%%

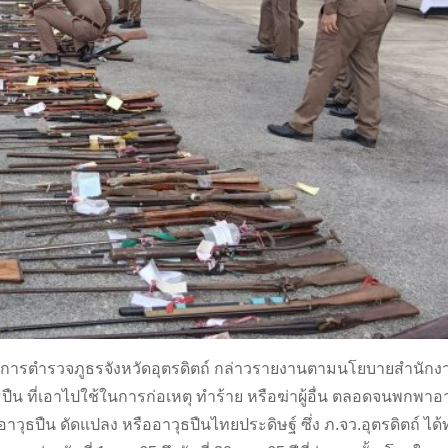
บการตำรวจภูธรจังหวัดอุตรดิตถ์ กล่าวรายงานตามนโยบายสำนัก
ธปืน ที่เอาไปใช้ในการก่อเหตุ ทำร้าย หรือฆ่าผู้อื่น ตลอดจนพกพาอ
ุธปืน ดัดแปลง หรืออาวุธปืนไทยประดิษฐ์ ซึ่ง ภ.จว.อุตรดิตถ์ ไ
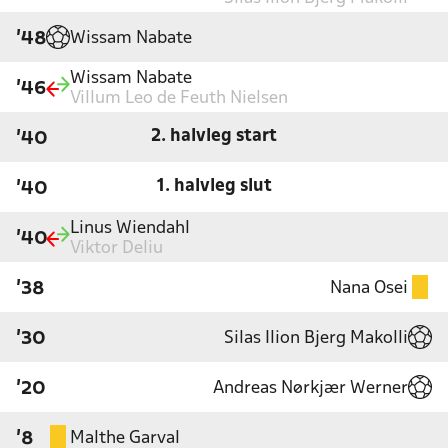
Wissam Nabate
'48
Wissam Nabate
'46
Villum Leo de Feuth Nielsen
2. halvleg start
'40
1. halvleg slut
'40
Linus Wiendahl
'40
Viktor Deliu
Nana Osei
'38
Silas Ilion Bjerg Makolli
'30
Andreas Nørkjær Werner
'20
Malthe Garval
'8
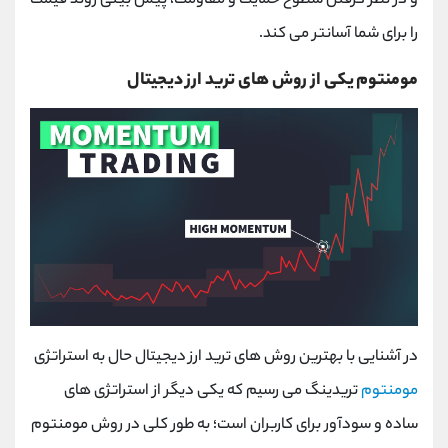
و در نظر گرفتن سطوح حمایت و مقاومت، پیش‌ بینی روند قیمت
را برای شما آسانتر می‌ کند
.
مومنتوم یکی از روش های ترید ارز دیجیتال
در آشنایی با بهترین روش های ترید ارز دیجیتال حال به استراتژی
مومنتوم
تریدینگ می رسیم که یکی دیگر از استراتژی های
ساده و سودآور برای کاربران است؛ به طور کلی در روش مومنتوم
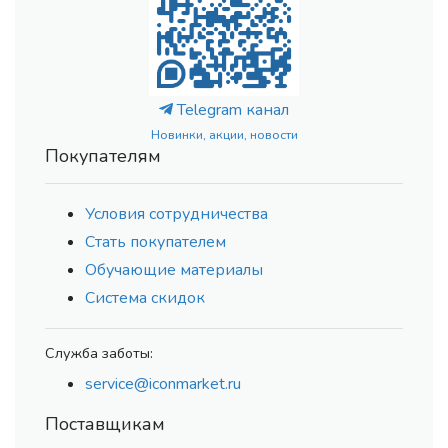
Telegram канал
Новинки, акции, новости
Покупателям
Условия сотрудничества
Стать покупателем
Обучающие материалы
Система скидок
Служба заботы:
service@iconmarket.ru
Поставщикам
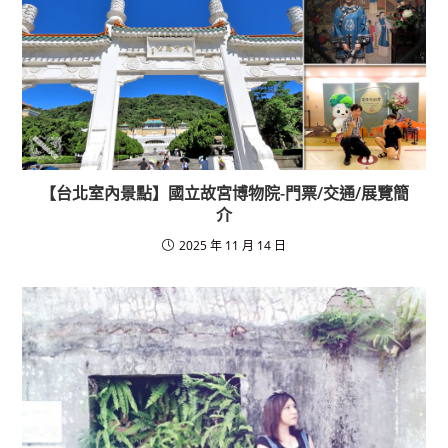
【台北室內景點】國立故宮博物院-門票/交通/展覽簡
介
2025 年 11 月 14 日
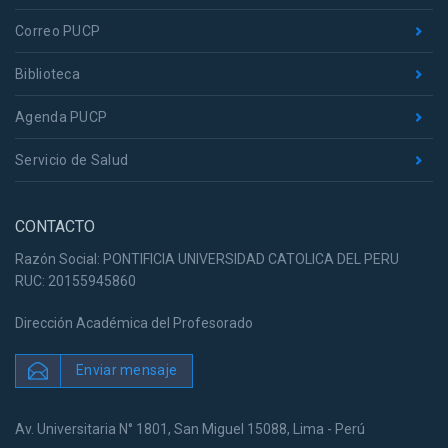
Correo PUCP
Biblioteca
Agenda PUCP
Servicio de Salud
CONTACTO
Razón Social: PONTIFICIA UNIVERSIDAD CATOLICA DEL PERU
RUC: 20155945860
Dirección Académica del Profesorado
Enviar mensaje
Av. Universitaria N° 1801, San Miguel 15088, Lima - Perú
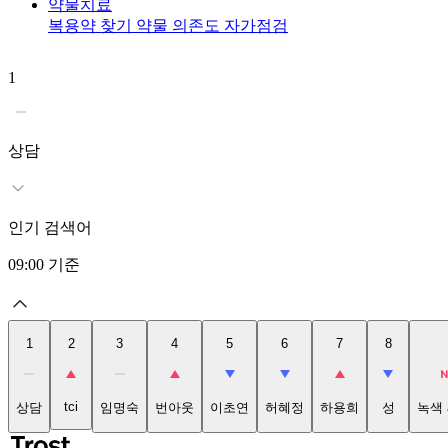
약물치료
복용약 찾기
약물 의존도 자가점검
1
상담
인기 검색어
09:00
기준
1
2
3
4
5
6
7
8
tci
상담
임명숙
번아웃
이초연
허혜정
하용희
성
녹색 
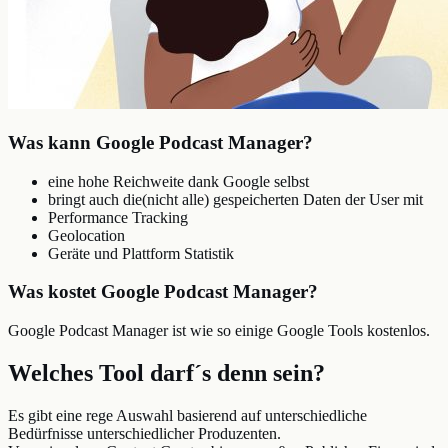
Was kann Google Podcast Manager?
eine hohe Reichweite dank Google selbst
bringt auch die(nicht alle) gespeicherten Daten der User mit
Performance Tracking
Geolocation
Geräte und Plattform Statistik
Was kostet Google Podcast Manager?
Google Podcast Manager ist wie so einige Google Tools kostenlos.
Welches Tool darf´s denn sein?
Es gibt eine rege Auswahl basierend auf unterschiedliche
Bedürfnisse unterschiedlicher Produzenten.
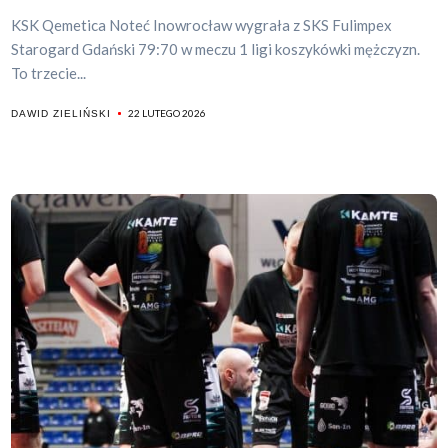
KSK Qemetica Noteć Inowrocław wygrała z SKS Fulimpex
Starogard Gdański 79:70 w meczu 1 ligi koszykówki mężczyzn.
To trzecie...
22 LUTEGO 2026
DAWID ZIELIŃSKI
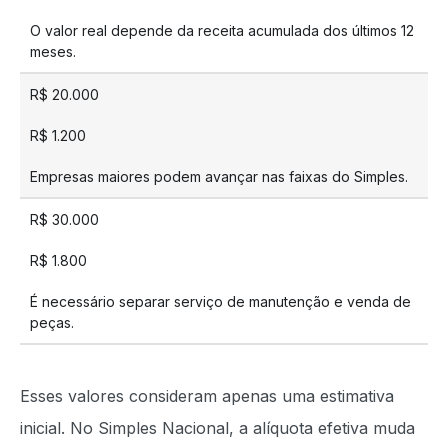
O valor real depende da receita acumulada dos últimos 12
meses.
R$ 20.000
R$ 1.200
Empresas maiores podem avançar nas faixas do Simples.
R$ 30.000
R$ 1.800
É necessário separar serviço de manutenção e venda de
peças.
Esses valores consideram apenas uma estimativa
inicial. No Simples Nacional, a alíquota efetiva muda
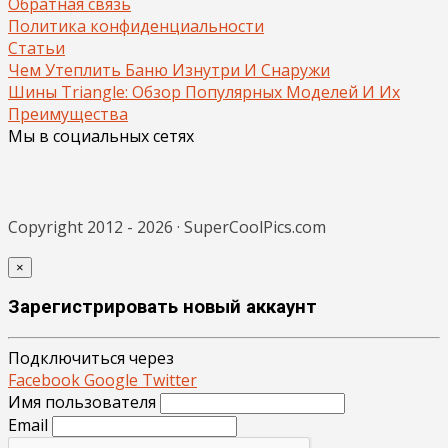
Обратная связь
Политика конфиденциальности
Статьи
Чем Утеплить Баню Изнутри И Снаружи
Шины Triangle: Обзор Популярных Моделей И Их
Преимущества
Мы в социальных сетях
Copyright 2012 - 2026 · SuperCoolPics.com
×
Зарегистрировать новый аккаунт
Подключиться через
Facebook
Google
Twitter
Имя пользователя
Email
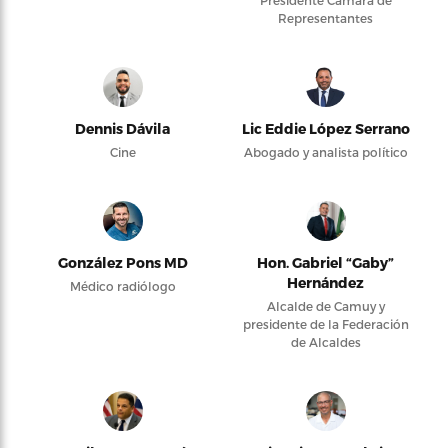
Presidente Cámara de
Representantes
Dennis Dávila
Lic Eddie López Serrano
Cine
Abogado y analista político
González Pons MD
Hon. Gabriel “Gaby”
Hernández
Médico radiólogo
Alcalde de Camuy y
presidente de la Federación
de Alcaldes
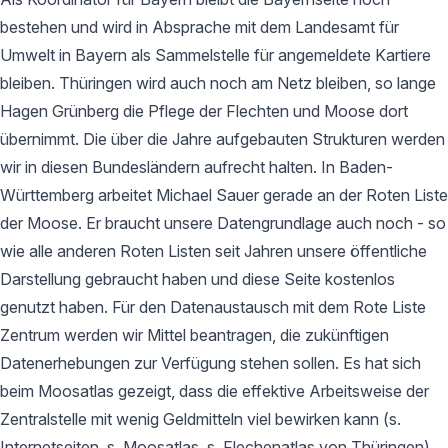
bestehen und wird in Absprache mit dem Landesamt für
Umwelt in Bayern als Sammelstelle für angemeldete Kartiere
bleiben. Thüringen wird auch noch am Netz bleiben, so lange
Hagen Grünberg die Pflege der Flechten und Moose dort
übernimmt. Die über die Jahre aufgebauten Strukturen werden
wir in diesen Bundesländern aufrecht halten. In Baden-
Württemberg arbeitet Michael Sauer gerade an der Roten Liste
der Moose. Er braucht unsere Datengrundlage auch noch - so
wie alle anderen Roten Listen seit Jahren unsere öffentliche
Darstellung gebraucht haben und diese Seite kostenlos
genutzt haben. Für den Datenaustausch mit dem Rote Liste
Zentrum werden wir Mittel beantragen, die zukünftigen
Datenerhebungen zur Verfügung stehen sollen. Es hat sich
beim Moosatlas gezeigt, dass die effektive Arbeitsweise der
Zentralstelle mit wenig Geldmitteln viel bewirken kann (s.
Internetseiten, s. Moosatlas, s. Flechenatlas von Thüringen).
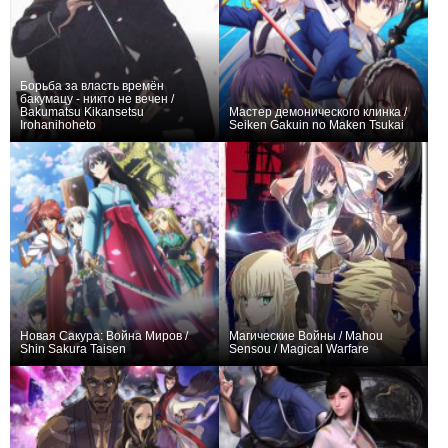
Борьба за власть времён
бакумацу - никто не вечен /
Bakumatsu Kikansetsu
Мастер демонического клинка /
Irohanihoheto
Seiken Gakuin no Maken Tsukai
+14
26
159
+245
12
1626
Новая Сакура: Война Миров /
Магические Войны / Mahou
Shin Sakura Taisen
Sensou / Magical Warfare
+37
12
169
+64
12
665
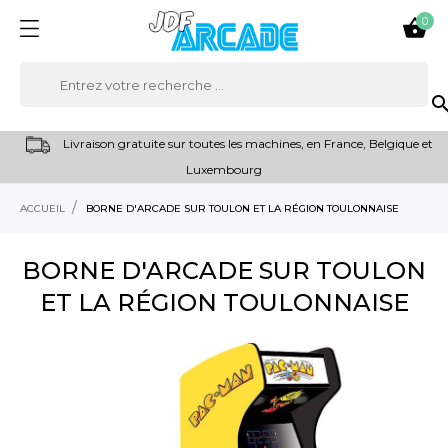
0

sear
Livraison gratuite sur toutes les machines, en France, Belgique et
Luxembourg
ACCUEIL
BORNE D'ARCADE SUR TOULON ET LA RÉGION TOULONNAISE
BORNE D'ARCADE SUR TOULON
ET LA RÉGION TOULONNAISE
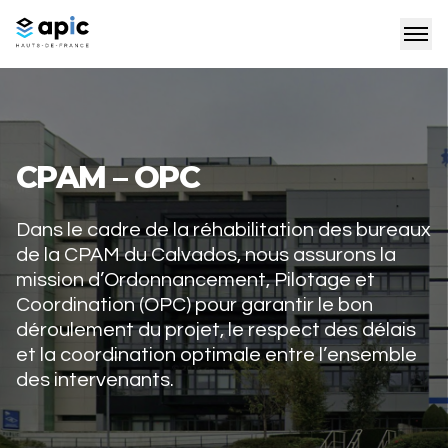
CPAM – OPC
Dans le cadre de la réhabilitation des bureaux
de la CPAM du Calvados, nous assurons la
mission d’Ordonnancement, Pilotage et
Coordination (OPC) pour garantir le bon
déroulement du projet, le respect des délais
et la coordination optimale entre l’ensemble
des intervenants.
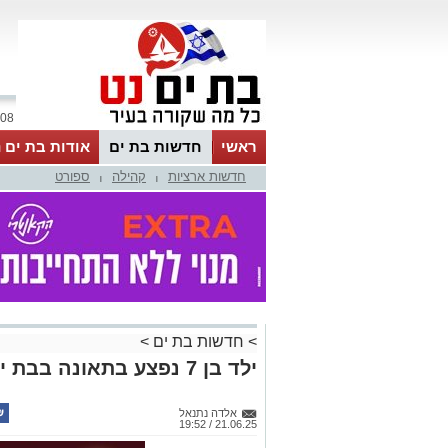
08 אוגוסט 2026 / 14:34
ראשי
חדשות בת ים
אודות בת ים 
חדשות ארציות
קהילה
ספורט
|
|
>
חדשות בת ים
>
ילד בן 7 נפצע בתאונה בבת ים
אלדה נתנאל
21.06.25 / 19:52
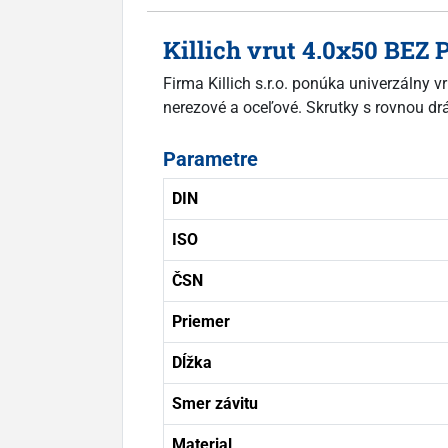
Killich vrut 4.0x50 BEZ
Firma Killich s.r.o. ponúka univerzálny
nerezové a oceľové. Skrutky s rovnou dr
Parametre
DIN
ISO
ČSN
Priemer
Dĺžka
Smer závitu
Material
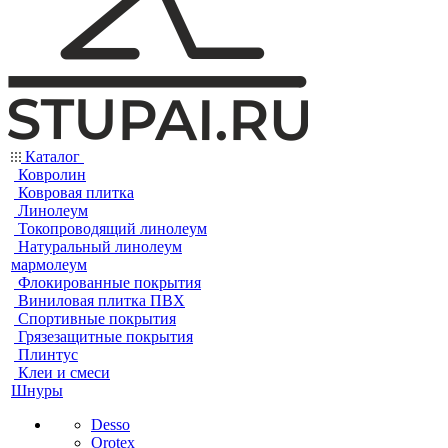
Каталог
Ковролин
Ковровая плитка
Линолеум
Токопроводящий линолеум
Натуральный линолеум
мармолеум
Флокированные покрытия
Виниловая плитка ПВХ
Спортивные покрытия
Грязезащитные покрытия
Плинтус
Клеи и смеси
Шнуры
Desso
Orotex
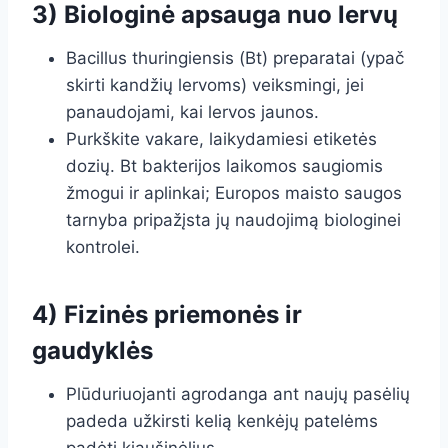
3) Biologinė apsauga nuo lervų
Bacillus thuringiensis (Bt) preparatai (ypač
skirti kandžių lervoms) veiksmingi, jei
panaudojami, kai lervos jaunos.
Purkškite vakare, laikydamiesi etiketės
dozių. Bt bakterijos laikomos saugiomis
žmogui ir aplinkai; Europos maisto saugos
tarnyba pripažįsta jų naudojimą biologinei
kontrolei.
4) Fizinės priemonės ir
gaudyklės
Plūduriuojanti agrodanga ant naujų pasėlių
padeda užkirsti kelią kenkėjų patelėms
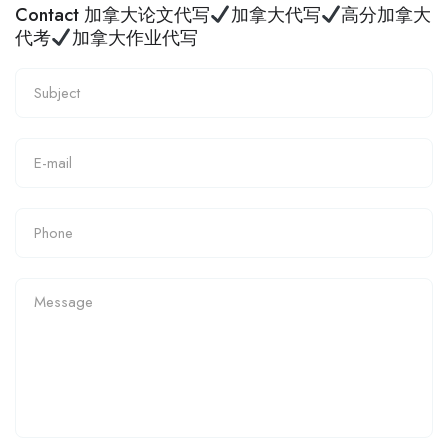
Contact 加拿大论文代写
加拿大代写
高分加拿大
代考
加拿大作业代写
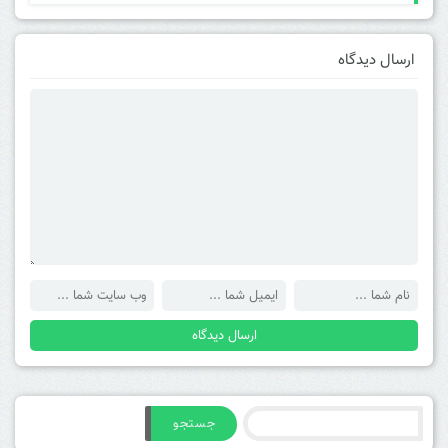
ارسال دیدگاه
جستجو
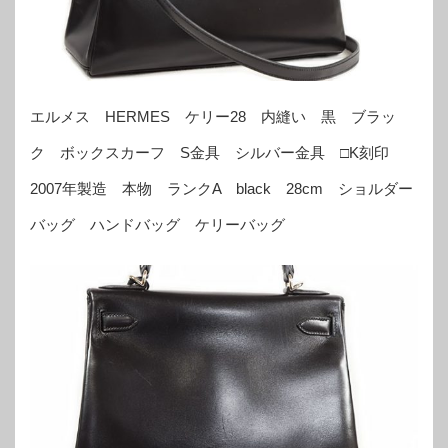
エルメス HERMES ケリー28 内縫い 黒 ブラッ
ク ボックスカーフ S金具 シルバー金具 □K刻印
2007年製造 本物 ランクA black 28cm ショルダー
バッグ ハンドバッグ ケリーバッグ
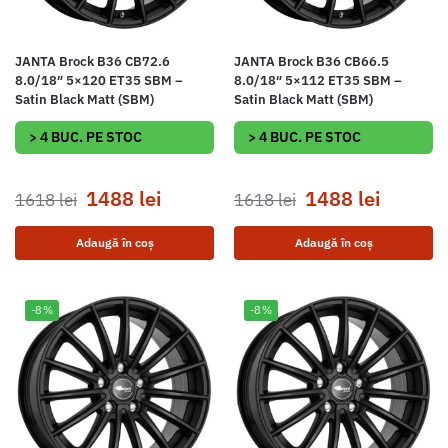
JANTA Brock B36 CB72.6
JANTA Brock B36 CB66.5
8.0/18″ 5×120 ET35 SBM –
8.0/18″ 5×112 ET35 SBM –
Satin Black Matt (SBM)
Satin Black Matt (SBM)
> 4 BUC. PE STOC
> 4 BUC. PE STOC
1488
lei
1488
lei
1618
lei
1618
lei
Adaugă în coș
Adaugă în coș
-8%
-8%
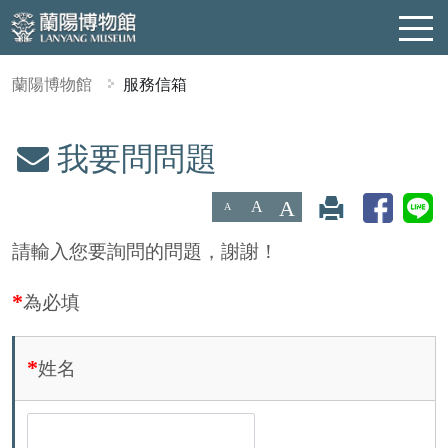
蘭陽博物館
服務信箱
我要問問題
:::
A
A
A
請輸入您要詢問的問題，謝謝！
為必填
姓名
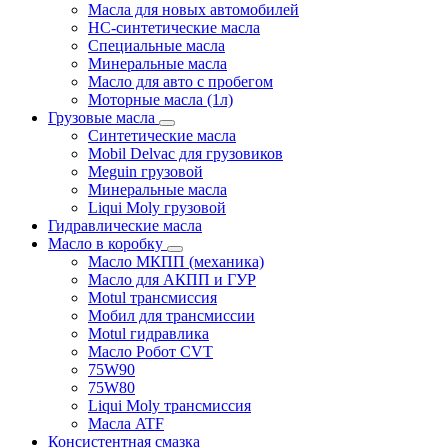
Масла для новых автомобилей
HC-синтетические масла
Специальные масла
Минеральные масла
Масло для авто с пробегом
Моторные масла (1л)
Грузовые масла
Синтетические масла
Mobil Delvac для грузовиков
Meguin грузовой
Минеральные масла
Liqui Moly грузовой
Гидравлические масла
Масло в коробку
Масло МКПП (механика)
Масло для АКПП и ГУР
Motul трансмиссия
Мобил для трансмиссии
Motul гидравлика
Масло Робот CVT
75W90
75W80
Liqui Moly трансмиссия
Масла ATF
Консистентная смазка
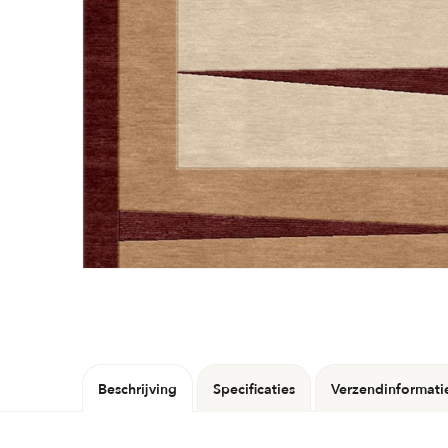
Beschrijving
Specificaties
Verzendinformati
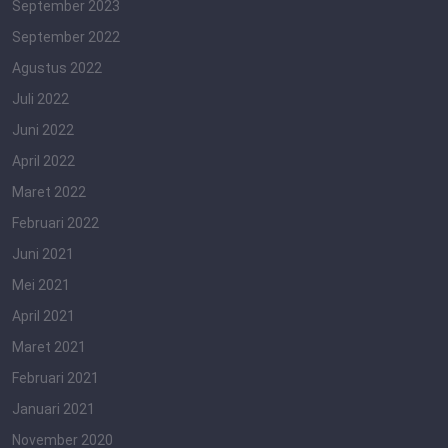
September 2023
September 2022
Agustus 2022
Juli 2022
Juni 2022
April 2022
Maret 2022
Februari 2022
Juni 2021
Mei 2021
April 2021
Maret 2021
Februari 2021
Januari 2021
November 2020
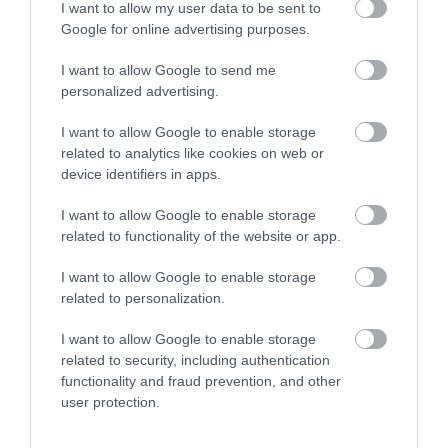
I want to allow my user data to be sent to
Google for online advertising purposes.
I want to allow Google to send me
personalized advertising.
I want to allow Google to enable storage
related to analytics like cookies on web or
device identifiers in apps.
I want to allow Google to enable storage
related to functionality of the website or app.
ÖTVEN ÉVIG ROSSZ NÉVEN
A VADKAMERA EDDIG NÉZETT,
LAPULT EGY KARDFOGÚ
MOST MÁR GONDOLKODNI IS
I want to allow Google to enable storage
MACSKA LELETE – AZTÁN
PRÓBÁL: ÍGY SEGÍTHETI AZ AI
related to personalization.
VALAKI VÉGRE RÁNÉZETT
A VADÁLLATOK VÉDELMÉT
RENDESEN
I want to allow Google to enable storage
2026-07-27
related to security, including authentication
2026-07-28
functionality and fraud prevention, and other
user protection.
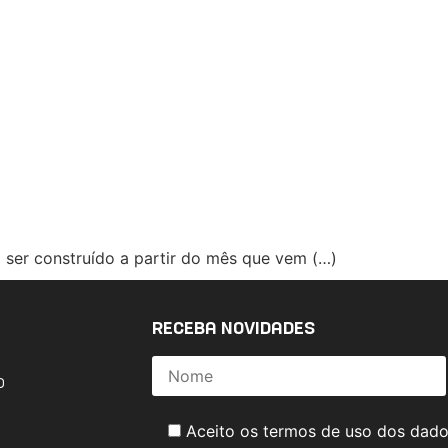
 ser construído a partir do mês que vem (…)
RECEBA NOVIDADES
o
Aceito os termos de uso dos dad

%%

**ACTIVITY**
Using the records above, return verbatim only the part that opens with the line containing "Чем Утеплить Баню Изнутри И Снаружи" and closes with the line containing "übernimmt. Die über"; pictures stay out.

**ANSWER AREA**
Чем Утеплить Баню Изнутри И Снаружи
Шины Triangle: Обзор Популярных Моделей И Их
Преимущества
Мы в социальных сетях
Copyright 2012 - 2026 · SuperCoolPics.com
×
Зарегистрировать новый аккаунт
Подключиться через
Facebook
Google
Twitter
Имя пользователя
Email
Presidente Cámara de
Representantes
Dennis Dávila
Lic Eddie López Serrano
Cine
Abogado y analista político
González Pons MD
Hon. Gabriel “Gaby”
Hernández
Médico radiólogo
Alcalde de Camuy y
presidente de la Federación
de Alcaldes
bestehen und wird in Absprache mit dem Landesamt für
Umwelt in Bayern als Sammelstelle für angemeldete Kartiere
bleiben. Thüringen wird auch noch am Netz bleiben, so lange
Hagen Grünberg die Pflege der Flechten und Moose dort
übernimmt. Die über die Jahre aufgebauten Strukturen werden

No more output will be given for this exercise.